そもそも制度趣旨にあまり賛成できないので、大して興味がないのだけど、「彼ら」の不利益にならないよう、できる限り客観的な目で、デシベル派の意見を眺めようと思っている。デシベル派といっても、デシベルだけじゃなくて、それなりに予防線、伏線のある、巧みな戦術で来るので、他のメンバーが「良識ある人々」を表面上標榜している限りにおいては、なかなかその戦術を覆すのは難しいし、そもそも他のメンバーはあまり関心がなく、穏やかにその場が流れればいいと思っているようなふしがある。
「彼ら」に火の粉が飛ばないようにしているつもりだけど、でもそれは「知らぬが仏」というだけのこと。実際には毎年ちょっとずつ、ただれさせてしまっている。申し訳ない。
といいながら、僕も「彼ら」予断を持って接していて、彼らのうちの近くにいる者たちだけに、ああやって愛情を注いでしまっちゃうことがあるんだろうなあ。少なくともそういう風に見られてしまっている可能性はあるなあ。と「他山の石」でもある。
小さな世界の小さな出来事にこだわらない。
というモットーを掲げてはいるのだけど、たまにやってくるこの手の「せつなさ」には、どうしても抗いがたい。考えれば考えるほど、「代理戦争」を回避しながら、有効な外交的解決ができたんじゃないかということになり、眠れなくなってしまう。

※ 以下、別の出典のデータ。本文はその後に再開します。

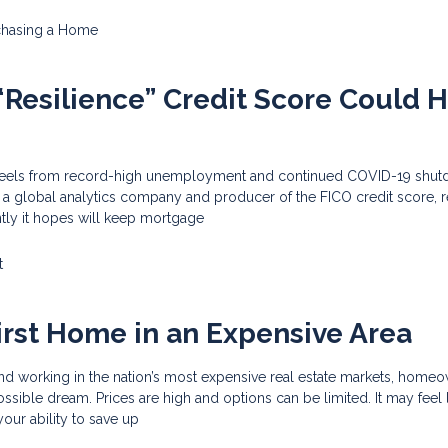
chasing a Home
Resilience” Credit Score Could 
reels from record-high unemployment and continued COVID-19 shut
), a global analytics company and producer of the FICO credit score, 
tly it hopes will keep mortgage
t
irst Home in an Expensive Area
and working in the nation’s most expensive real estate markets, home
ssible dream. Prices are high and options can be limited. It may feel
your ability to save up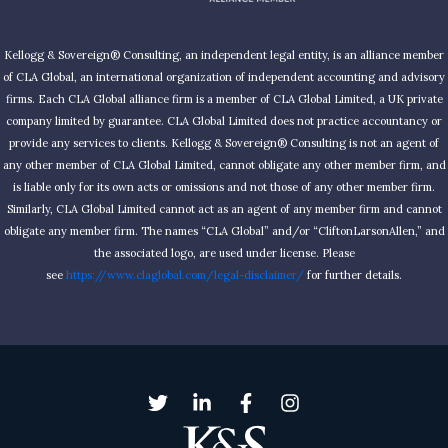
Kellogg & Sovereign® Consulting, an independent legal entity, is an alliance member
of CLA Global, an international organization of independent accounting and advisory
firms. Each CLA Global alliance firm is a member of CLA Global Limited, a UK private
company limited by guarantee. CLA Global Limited does not practice accountancy or
provide any services to clients. Kellogg & Sovereign® Consulting is not an agent of
any other member of CLA Global Limited, cannot obligate any other member firm, and
is liable only for its own acts or omissions and not those of any other member firm.
Similarly, CLA Global Limited cannot act as an agent of any member firm and cannot
obligate any member firm. The names “CLA Global” and/or “CliftonLarsonAllen,” and
the associated logo, are used under license. Please
see
https://www.claglobal.com/legal-disclaimer/
for further details.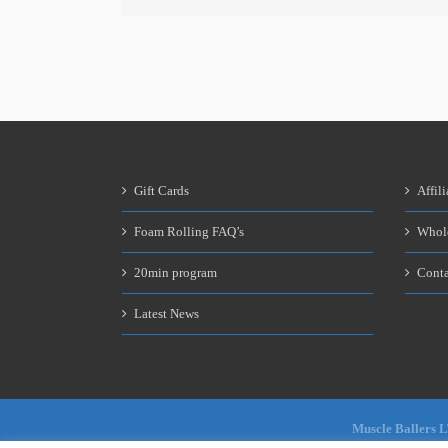
Gift Cards
Affili
Foam Rolling FAQ’s
Whol
20min program
Conta
Latest News
Muscle Ballers 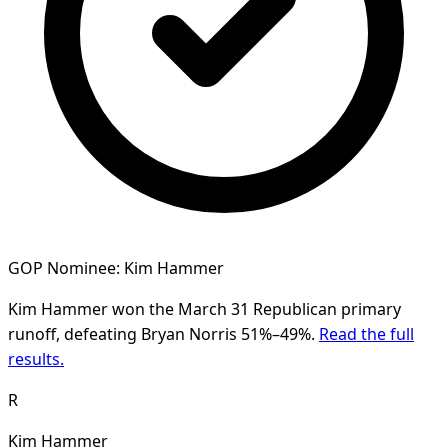
GOP Nominee: Kim Hammer
Kim Hammer won the March 31 Republican primary
runoff, defeating Bryan Norris 51%–49%.
Read the full
results.
R
Kim Hammer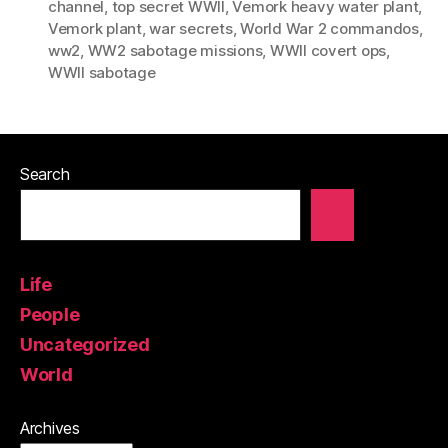
channel
,
top secret WWII
,
Vemork heavy water plant
,
Vemork plant
,
war secrets
,
World War 2 commandos
,
ww2
,
WW2 sabotage missions
,
WWII covert ops
,
WWII sabotage
Search
Life
People
Uncategorized
World
Archives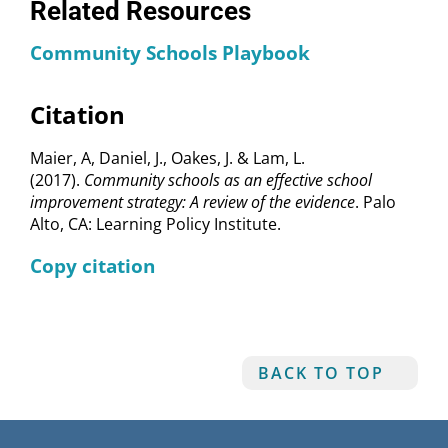
Related Resources
Community Schools Playbook
Citation
Maier, A, Daniel, J., Oakes, J. & Lam, L.
(2017).
Community schools as an effective school
improvement strategy: A review of the evidence
. Palo
Alto, CA: Learning Policy Institute.
Copy citation
BACK TO TOP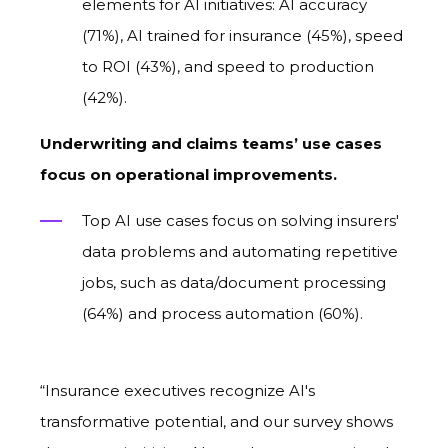
elements for AI initiatives: AI accuracy
(71%), AI trained for insurance (45%), speed
to ROI (43%), and speed to production
(42%).
Underwriting and claims teams’ use cases
focus on operational improvements.
Top AI use cases focus on solving insurers'
data problems and automating repetitive
jobs, such as data/document processing
(64%) and process automation (60%).
“Insurance executives recognize AI's
transformative potential, and our survey shows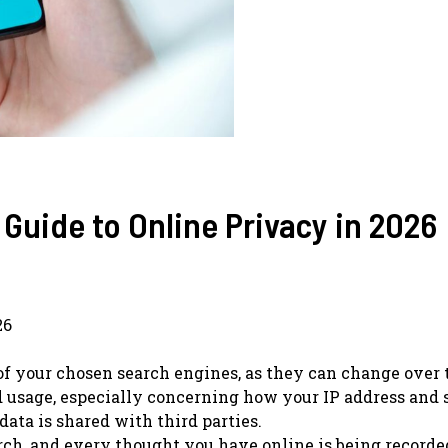
 Guide to Online Privacy in 2026
26
of your chosen search engines, as they can change over 
d usage, especially concerning how your IP address and 
ta is shared with third parties.
earch, and every thought you have online is being record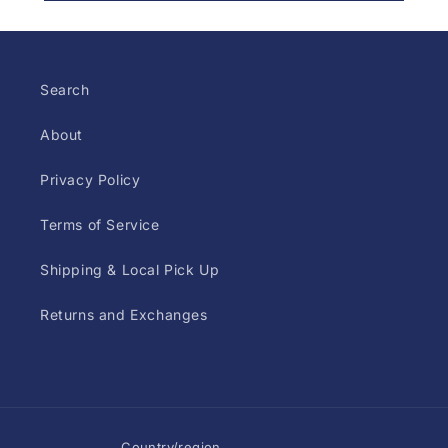
Search
About
Privacy Policy
Terms of Service
Shipping & Local Pick Up
Returns and Exchanges
Country/region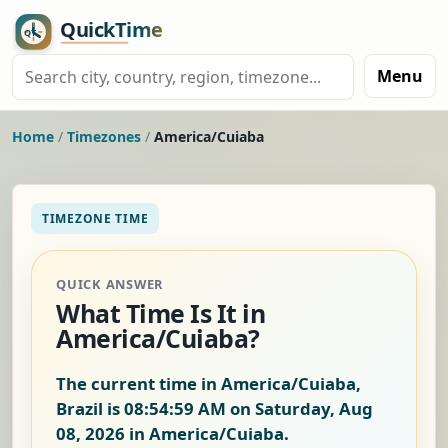
Menu
Home
/
Timezones
/
America/Cuiaba
TIMEZONE TIME
QUICK ANSWER
What Time Is It in
America/Cuiaba?
The current time in America/Cuiaba,
Brazil is
08:54:59 AM on Saturday, Aug
08, 2026
in America/Cuiaba.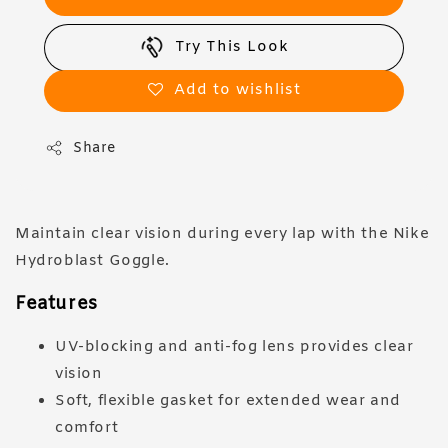
Try This Look
Add to wishlist
Share
Maintain clear vision during every lap with the Nike
Hydroblast Goggle.
Features
UV-blocking and anti-fog lens provides clear
vision
Soft, flexible gasket for extended wear and
comfort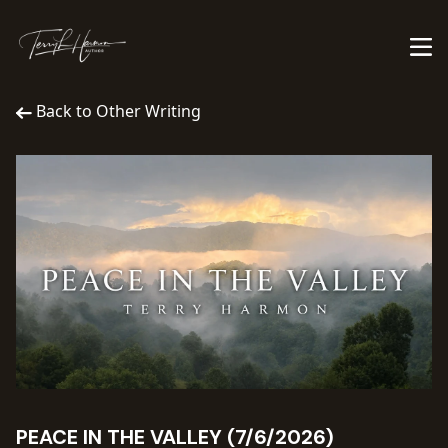
Back to Other Writing
PEACE IN THE VALLEY (7/6/2026)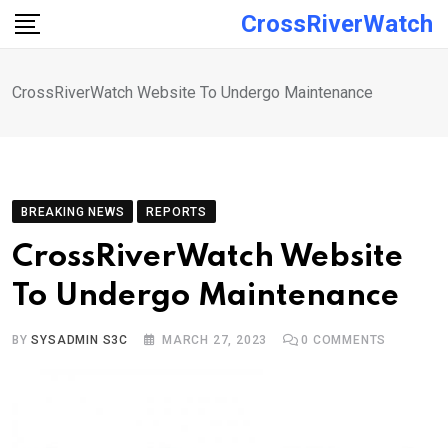
Skip
CrossRiverWatch
to
content
CrossRiverWatch Website To Undergo Maintenance
BREAKING NEWS
REPORTS
CrossRiverWatch Website
To Undergo Maintenance
BY
SYSADMIN S3C
MARCH 27, 2023
0
COMMENTS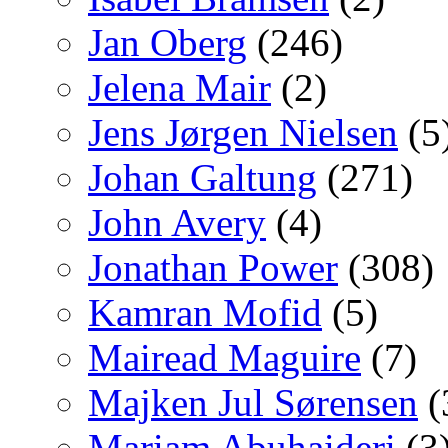
Jan Oberg
(246)
Jelena Mair
(2)
Jens Jørgen Nielsen
(5
Johan Galtung
(271)
John Avery
(4)
Jonathan Power
(308)
Kamran Mofid
(5)
Mairead Maguire
(7)
Majken Jul Sørensen
(
Mariam Abuhaideri
(3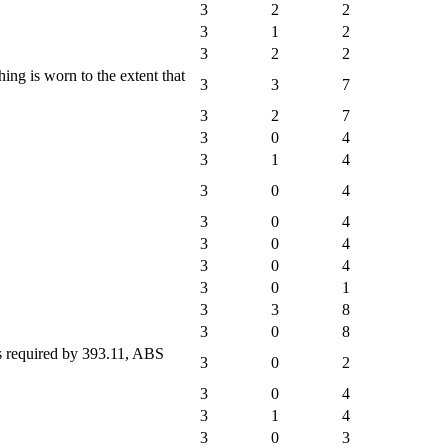
3
2
2
3
1
2
3
2
2
ng is worn to the extent that
3
3
7
3
2
7
3
0
4
3
1
4
3
0
4
3
0
4
3
0
4
3
0
4
3
0
1
3
3
8
3
0
8
ps required by 393.11, ABS
3
0
2
3
0
4
3
1
4
3
0
3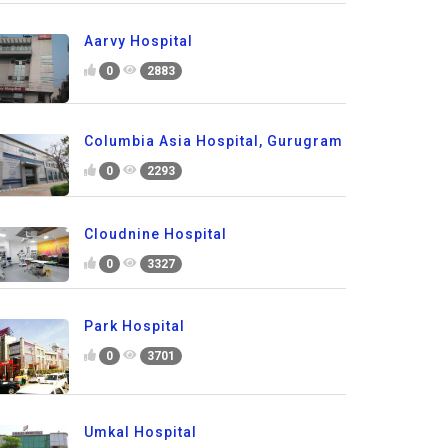
Aarvy Hospital
0
2883
Columbia Asia Hospital, Gurugram
0
2293
Cloudnine Hospital
0
3327
Park Hospital
0
3701
Umkal Hospital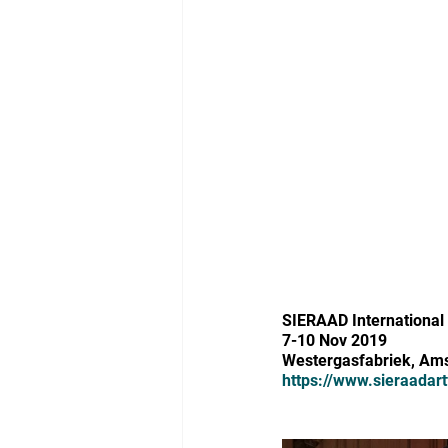
SIERAAD International 
7-10 Nov 2019
Westergasfabriek, Am
https://www.sieraadart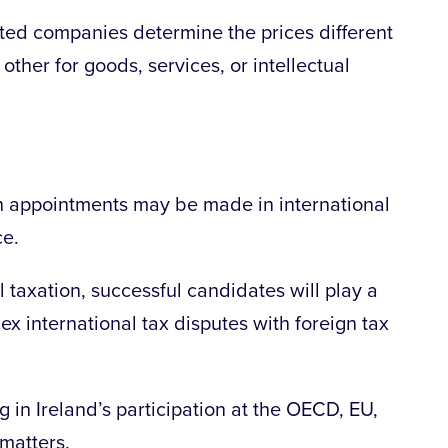
lated companies determine the prices different
other for goods, services, or intellectual
h appointments may be made in international
ce.
l taxation, successful candidates will play a
ex international tax disputes with foreign tax
g in Ireland’s participation at the OECD, EU,
 matters.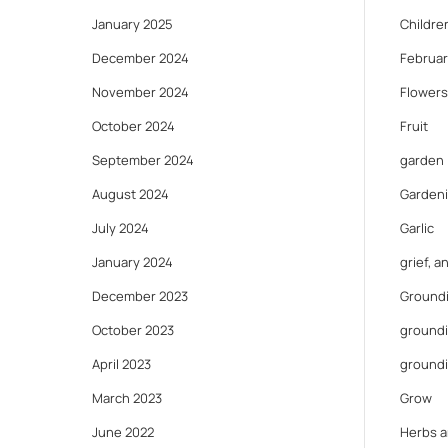
January 2025
Childre
December 2024
Februar
November 2024
Flowers
October 2024
Fruit
September 2024
garden
August 2024
Gardeni
July 2024
Garlic
January 2024
grief, 
December 2023
Ground
October 2023
groundi
April 2023
ground
March 2023
Grow
June 2022
Herbs a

「個人-小集団-大集団」という構造の中にあって、個人の恣意性を排除するために小集団を作ったはずなのに、結局は「集団」の中で「個人」が横行してしまう。強力な指揮命令系統を持たず、システマティックであることよりも「ほんわか」とした柔軟性が愛されてしまうような小さな組織では、実は「個人」のおかしな理屈があちこちでまかり通ってしまい、結果周りの人たちがぐったりしてしまうことも多い。もちろん「ぐったり」にとどまらず、組織自体もおかしな相矛盾する行動準則をどんどん量産してしまい、迷走することになる。
実は組織や組織構成員の間のバランスオブパワーとかポリティクスには、もっとも関心がなくて、むしろ長期的関係を維持している「顧客」としての「彼ら」の未来のほうがよっぽど心配な僕なのであるが、デシベル代理戦争から距離を置こうとしても、結局はデシベルに侵されてしまっているのかもしれない。で、それを間接的に解決するような組織のあり方について、一番関心がないのに一番考えてしまっているのかな。なんだかばかばかしい。
UMLの話がこの前も出たのだけど、SMEs内部で「個人」を尊重しながら、適切な意思決定を行うためのサービスってできないもんですかね。技術は「利用者本位」で、というのは、こういうところでもあてはまる。